Would it have been difficult to just say, “I had a misconception about the makeup of our lineup, but our baseball operations team clarified it for me,” or even, “I stay out of baseball decisions and it was a knee-jerk opinion simply colored by the difficult month we went through”? Or he could have shown his support for Crawford by telling the press, “I think the world of Carl and we look forward to him having an excellent season.”

Instead, his answer expressed a defensive contempt for the media that journalists aren’t very fond of. Yes, we know they were digging for some more dirt and hoping Henry would put his foot in his mouth. The Red Sox owner, who is seeing the goodwill earned by two World Series titles after 86 years of pain slowly erode, effectively said to everyone, “Leave me alone!”

Pushing fans and media away with a “this is my team” attitude will alienate Henry and his partners just as much as those two championships endeared him.

Speaking of pushing people away, Josh Hamilton recently told the press, “I don’t feel like I owe the Rangers.” The comment was one of several eye-opening statements made by the former AL MVP about his stalled talks for a contract extension with the Texas Rangers.

Hamilton made headlines three weeks ago when reports surfaced that he was seen drinking at two Dallas-area establishments. For most players this is a non-story, but for a former first-overall draft pick whose substance abuse problems threatened his career, it was bound to be front-page news.

Josh HamiltonBoth the content and the timing of Hamilton’s comments were suspect. He is trying to put the most recent incident behind him, but aggressively suggesting his value to the team over the last few years begs media and fans to examine both sides of the ledger. Right now, the public wants to see a humble man working hard for their favorite team. The organization needs to see a player who understands the damage his latest incident does to both Hamilton and the team, not someone trying to paint over it with past achievements.

What is most troublesome about this is, Hamilton has an agent, so why didn’t he use him? He is going through a difficult period of his own doing, and he is embarking on a contract year. He has a person in his employ who is paid to represent him, especially when the business relationship between the player and organization is strained.

Players too often get suckered by the siren call of the microphones. They fail to realize the value of an agent isn’t always in the negotiations themselves, but in plausible deniability. An agent should be the hard-talking media magnet, the guy who takes the slings and arrows when the player’s stance might be unpopular. When the press shows up for the player’s reaction to his agent’s comments, he can draw inspiration from the clichés listed in Bull Durham: he’s just there to work hard and help the team.

Hamilton pays someone to be the bad, so let him be the bad guy.

Speaking of bad guys, no player has been more demonized in recent months than Ryan Braun. His reputation as a rising star and good guy took the hardest of hits when it was reported that he failed a drug test. The MVP award was being bestowed to a cheater, read the headlines.

The mandatory 50-game suspension was overturned, though, in a decision that crashed down on the baseball world this week.
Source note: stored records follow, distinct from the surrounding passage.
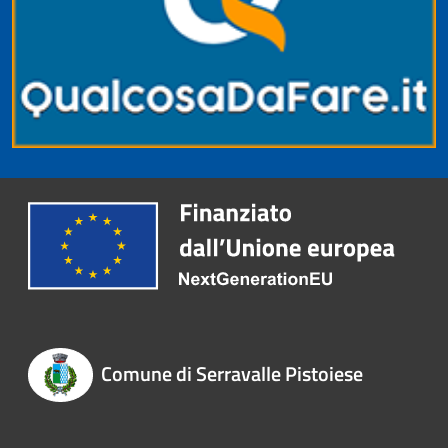
Comune di Serravalle Pistoiese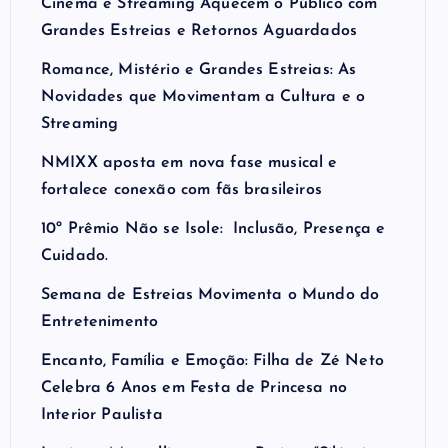
Cinema e Streaming Aquecem o Público com
Grandes Estreias e Retornos Aguardados
Romance, Mistério e Grandes Estreias: As
Novidades que Movimentam a Cultura e o
Streaming
NMIXX aposta em nova fase musical e
fortalece conexão com fãs brasileiros
10º Prêmio Não se Isole: Inclusão, Presença e
Cuidado.
Semana de Estreias Movimenta o Mundo do
Entretenimento
Encanto, Família e Emoção: Filha de Zé Neto
Celebra 6 Anos em Festa de Princesa no
Interior Paulista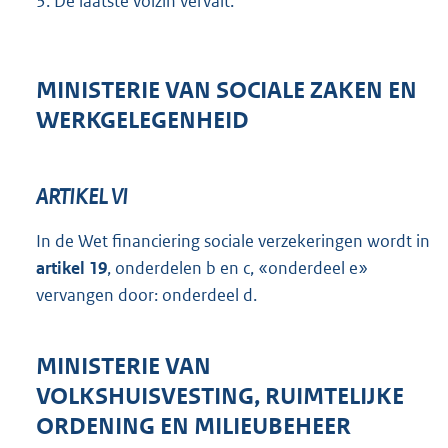
3.
De laatste volzin vervalt.
MINISTERIE VAN SOCIALE ZAKEN EN
WERKGELEGENHEID
ARTIKEL VI
In de Wet financiering sociale verzekeringen wordt in
artikel 19
, onderdelen b en c, «onderdeel e»
vervangen door: onderdeel d.
MINISTERIE VAN
VOLKSHUISVESTING, RUIMTELIJKE
ORDENING EN MILIEUBEHEER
Braun arrived at spring training immediately after the announcement, holding a press conference that many have hailed as a lesson in crisis management and image recovery.

The trouble I have with it all is that the “vindication” Braun experienced is the result of a technicality. A procedural mistake got the positive test tossed out because it opened the door to either tampering with or degradation of the sample.

Ryan BraunIf this was a victory for anyone, it was for conspiracy theorists everywhere. There are those who believe Braun was let off the hook because he plays for the Milwaukee Brewers, the team formerly owned by commissioner Bud Selig. Others speculate baseball simply couldn’t handle another tarnished MVP.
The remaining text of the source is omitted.